The final section was opened by Johnny Sorrow, performing as his character act, Trevor Never. Never is a Northern OAP who is animated to the nth degree about a particularly parochial concern – the lack of provision for indoor crown green bowling in his locale. The set concerns Never’s travails with the local council and it ambles along very pleasantly. A few more big jokes wouldn’t go amiss, but this is a nicely enjoyable show and the audience bought into it. The writing and phrasing to this set are top notch, with Never being a very real character. However, this is where I struggle. I’m from the North and I grew up knowing quite a few old codgers who had topics that you couldn’t mention without setting them off on a long rant (mostly pit closures and the NUM/UDM split) and this set felt too close to my childhood for me to enjoy as much as everyone else. This was a shame, as it’s a technically excellent set with great characterisation and it’s obvious that Sorrow has a lot of ability.
Matt Richards gave the most sexually explicit performance of the night, mining Star Wars for quotes that can sound as if they belong in a XXX film once they’ve been given a different context.
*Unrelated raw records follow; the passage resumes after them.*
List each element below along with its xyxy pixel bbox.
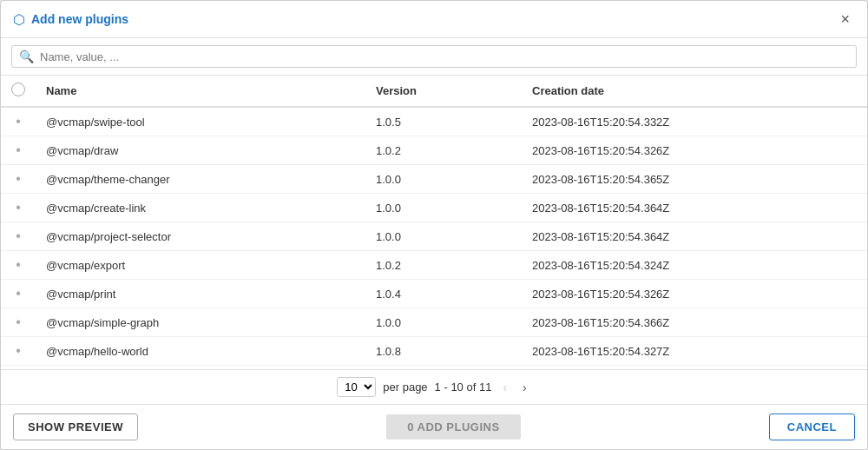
plugins-table: Name Version Creation date • @vcmap/swip… <box>1 76 867 369</box>
search-icon: 🔍 <box>19 50 34 63</box>
row-date: 2023-08-16T15:20:54.332Z <box>522 107 867 136</box>
col-header-name: Name <box>36 76 365 107</box>
row-name: @vcmap/swipe-tool <box>36 107 365 136</box>
table-row[interactable]: • @vcmap/create-link 1.0.0 2023-08-16T15… <box>1 194 867 222</box>
row-version: 1.0.0 <box>365 165 522 194</box>
dialog-header: ⬡ Add new plugins × <box>1 1 867 38</box>
dialog-title-area: ⬡ Add new plugins <box>13 11 128 28</box>
row-name: @vcmap/print <box>36 280 365 308</box>
row-date: 2023-08-16T15:20:54.327Z <box>522 337 867 366</box>
row-bullet: • <box>1 194 36 222</box>
row-date: 2023-08-16T15:20:54.326Z <box>522 136 867 165</box>
row-name: @vcmap/draw <box>36 136 365 165</box>
table-row[interactable]: • @vcmap/project-selector 1.0.0 2023-08-… <box>1 222 867 251</box>
row-name: @vcmap/simple-graph <box>36 308 365 337</box>
row-date: 2023-08-16T15:20:54.324Z <box>522 251 867 280</box>
row-version: 1.0.4 <box>365 280 522 308</box>
row-name: @vcmap/create-link <box>36 194 365 222</box>
row-bullet: • <box>1 308 36 337</box>
table-row[interactable]: • @vcmap/swipe-tool 1.0.5 2023-08-16T15:… <box>1 107 867 136</box>
search-row: 🔍 <box>1 38 867 76</box>
table-row[interactable]: • @vcmap/simple-graph 1.0.0 2023-08-16T1… <box>1 308 867 337</box>
row-date: 2023-08-16T15:20:54.364Z <box>522 194 867 222</box>
search-input[interactable] <box>40 50 849 63</box>
row-bullet: • <box>1 251 36 280</box>
row-version: 1.0.0 <box>365 308 522 337</box>
row-name: @vcmap/hello-world <box>36 337 365 366</box>
col-header-date: Creation date <box>522 76 867 107</box>
row-name: @vcmap/project-selector <box>36 222 365 251</box>
row-bullet: • <box>1 165 36 194</box>
table-row[interactable]: • @vcmap/hello-world 1.0.8 2023-08-16T15… <box>1 337 867 366</box>
col-header-version: Version <box>365 76 522 107</box>
row-version: 1.0.2 <box>365 136 522 165</box>
row-date: 2023-08-16T15:20:54.326Z <box>522 280 867 308</box>
page-range-label: 1 - 10 of 11 <box>435 381 492 394</box>
select-all-circle[interactable] <box>11 83 25 96</box>
col-header-select <box>1 76 36 107</box>
row-name: @vcmap/theme-changer <box>36 165 365 194</box>
close-button[interactable]: × <box>835 10 855 29</box>
per-page-label: per page <box>383 381 427 394</box>
row-date: 2023-08-16T15:20:54.366Z <box>522 308 867 337</box>
row-date: 2023-08-16T15:20:54.365Z <box>522 165 867 194</box>
cancel-button[interactable]: CANCEL <box>769 414 855 440</box>
show-preview-button[interactable]: SHOW PREVIEW <box>13 414 138 440</box>
per-page-select[interactable]: 102550 <box>337 377 376 397</box>
row-name: @vcmap/export <box>36 251 365 280</box>
row-date: 2023-08-16T15:20:54.364Z <box>522 222 867 251</box>
row-bullet: • <box>1 222 36 251</box>
table-area: Name Version Creation date • @vcmap/swip… <box>1 76 867 369</box>
add-plugins-dialog: ⬡ Add new plugins × 🔍 Name Version Creat… <box>0 0 868 450</box>
add-plugins-button[interactable]: 0 ADD PLUGINS <box>386 414 520 440</box>
row-bullet: • <box>1 136 36 165</box>
row-version: 1.0.5 <box>365 107 522 136</box>
table-header-row: Name Version Creation date <box>1 76 867 107</box>
prev-page-button[interactable]: ‹ <box>498 379 511 396</box>
row-version: 1.0.2 <box>365 251 522 280</box>
pagination-row: 102550 per page 1 - 10 of 11 ‹ › <box>1 369 867 404</box>
table-body: • @vcmap/swipe-tool 1.0.5 2023-08-16T15:… <box>1 107 867 369</box>
dialog-footer: SHOW PREVIEW 0 ADD PLUGINS CANCEL <box>1 404 867 449</box>
row-version: 1.0.8 <box>365 337 522 366</box>
next-page-button[interactable]: › <box>518 379 531 396</box>
row-version: 1.0.0 <box>365 194 522 222</box>
row-version: 1.0.0 <box>365 222 522 251</box>
row-bullet: • <box>1 107 36 136</box>
table-row[interactable]: • @vcmap/draw 1.0.2 2023-08-16T15:20:54.… <box>1 136 867 165</box>
table-row[interactable]: • @vcmap/theme-changer 1.0.0 2023-08-16T… <box>1 165 867 194</box>
table-row[interactable]: • @vcmap/print 1.0.4 2023-08-16T15:20:54… <box>1 280 867 308</box>
row-bullet: • <box>1 337 36 366</box>
plugin-icon: ⬡ <box>13 11 25 28</box>
table-row[interactable]: • @vcmap/export 1.0.2 2023-08-16T15:20:5… <box>1 251 867 280</box>
row-bullet: • <box>1 280 36 308</box>
search-wrapper: 🔍 <box>11 45 857 68</box>
dialog-title: Add new plugins <box>31 12 128 26</box>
This was quite a clever concept and using such a popular series of films made the references instantly recognisable. This was funny and the room liked it a lot, but Star Wars is a trope that has been used in probably every way possible by comedians and this took the shine off of a set that I really should have enjoyed more than what I did.
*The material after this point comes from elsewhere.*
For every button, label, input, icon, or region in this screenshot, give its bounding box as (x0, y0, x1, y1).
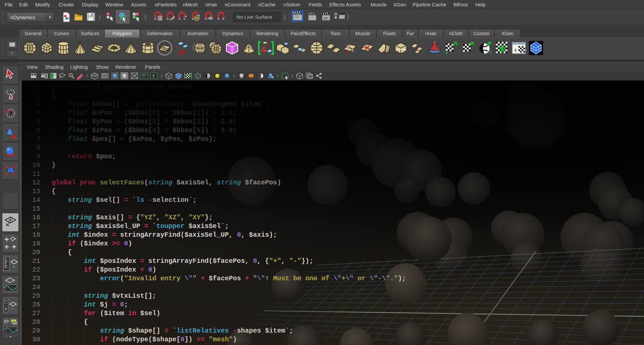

Colin Harris gave a low energy performance that might have been better suited earlier in the evening. A lot of his set concerned the film Independence Day and various problems with that film. Harris suffered from three things, the lack of energy in the room, the high ratio of exposition to jokes in his set and the fact that a lot of his jokes were largely things that someone’s dad would have said about the film 20 years ago. I think that Harris has a far better set in him than this.
The dapper dressed Billy McGuire closed the night. He had read the room well and went in with more energy than I was expecting and lifted the atmosphere. He did well to remember that the pub was in Oakengate, rather than Telford, a fact that the audience appreciated. His material on JFK built up a nice head of steam and he was rewarded with one of the nights’ applause breaks. His poem was short and to the point and although I wasn’t too sure about his local weather material, he got a good laugh for it. This was an enjoyable performance that seemed to tick a lot of boxes.